The “slow movement” is a vast beast: there’s Slow Food, Slow Travel, Slow Money, and even, I kid you not, Slow Reading. These movements all begin with the premise that modern culture emphasizes ever increasing speed and convenience (cue the Eagle’s: “Listen, baby. You can hear the engine ring. We’ve been up and down this highway; haven’t seen a goddam thing.”) The prescribed medicine is a moderance in life. More smelling of the roses (but watch out for Ringo), more taking the long road, and most definitely more chewing your food slowly. While the movement suffers from large doses of overly nostalgic pastoralism, I find myself resonant with the slow movements search for a good pace and balance in how I try to live my life.

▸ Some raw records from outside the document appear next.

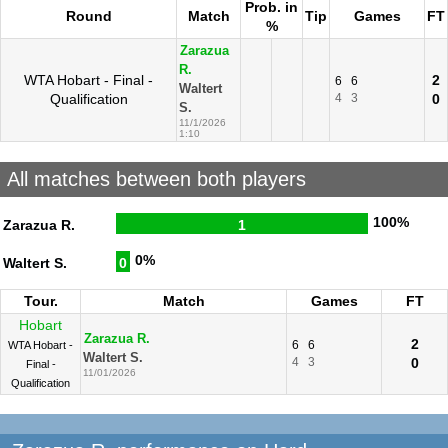
Prob. in
Round
Match
Tip
Games
FT
%
Zarazua
R.
WTA Hobart - Final -
2
6
6
Waltert
Qualification
4
3
0
S.
11/1/2026
1:10
All matches between both players
100%
Zarazua R.
1
0%
Waltert S.
0
Tour.
Match
Games
FT
Hobart
Zarazua R.
2
6
6
WTA Hobart -
Waltert S.
4
3
0
Final -
11/01/2026
Qualification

Thinking about this the other day (while chewing slowly, of course) I wondered, well, what about “Slow Science?” And like most thoughts you think might not have ever been thought, it turns out that this phrase has come up before: “Taking time to savour the rewards of slow science” Lisa Alleva, Nature 443, 271 (2006). To quote from the letter:
In shedding the ambition of my peers, I have discovered a secret: science, slow science, is perhaps the most rewarding and pleasurable pastime one could ever hope for. My supervisor’s lab is small — two postdocs only, with no teaching responsibilities. We are free to read the literature, formulate ideas and carefully plan our experiments so as to execute thoughtful strategies. We do not plough through genomes hoping to discover something interesting; we formulate a theory, and then we go in and test it.
Perhaps we are old-fashioned, but I feel my education as a scientist has benefited far more from my five years of slow science than the preceding five years of fast science. What’s more, we are on the brink of something big, exciting and wonderful, that spurs my slow science forever onwards.
So what about it? Who’s in for a slow science movement?